[[ RECORDS PROVIDED open ]]

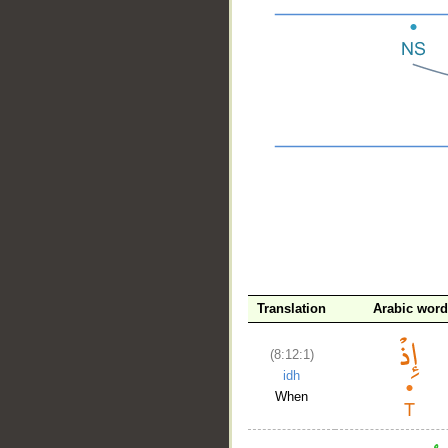
__
Translation
Arabic word
(8:12:1)
idh
When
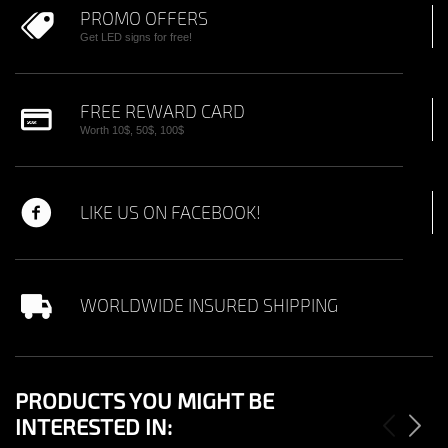
PROMO OFFERS
Get LED signs for free!
FREE REWARD CARD
Worth 10$, 50$, 100$
LIKE US ON FACEBOOK!
WORLDWIDE INSURED SHIPPING
PRODUCTS YOU MIGHT BE
INTERESTED IN:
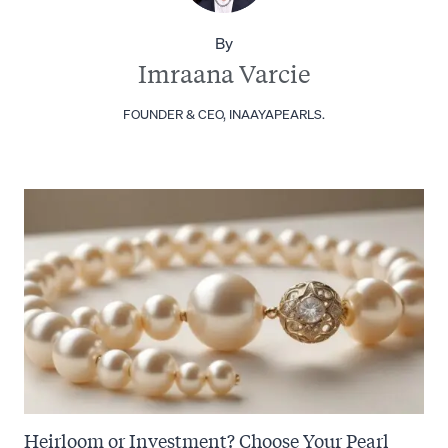
By
Imraana Varcie
FOUNDER & CEO, INAAYAPEARLS.
Heirloom or Investment? Choose Your Pearl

[[ RECORDS PROVIDED closed ]]

_WHAT THIS TASK INVOLVES_:
Please transcribe every entry exactly as written, leaving the pictures out.

_RESPONSE TO THE EXERCISE_:
__
Translation
Arabic word
(8:12:1)
idh
When
PROMO OFFERS
Get LED signs for free!
FREE REWARD CARD
Worth 10$, 50$, 100$
LIKE US ON FACEBOOK!
WORLDWIDE INSURED SHIPPING
PRODUCTS YOU MIGHT BE
INTERESTED IN:
By
Imraana Varcie
FOUNDER & CEO, INAAYAPEARLS.
Heirloom or Investment? Choose Your Pearl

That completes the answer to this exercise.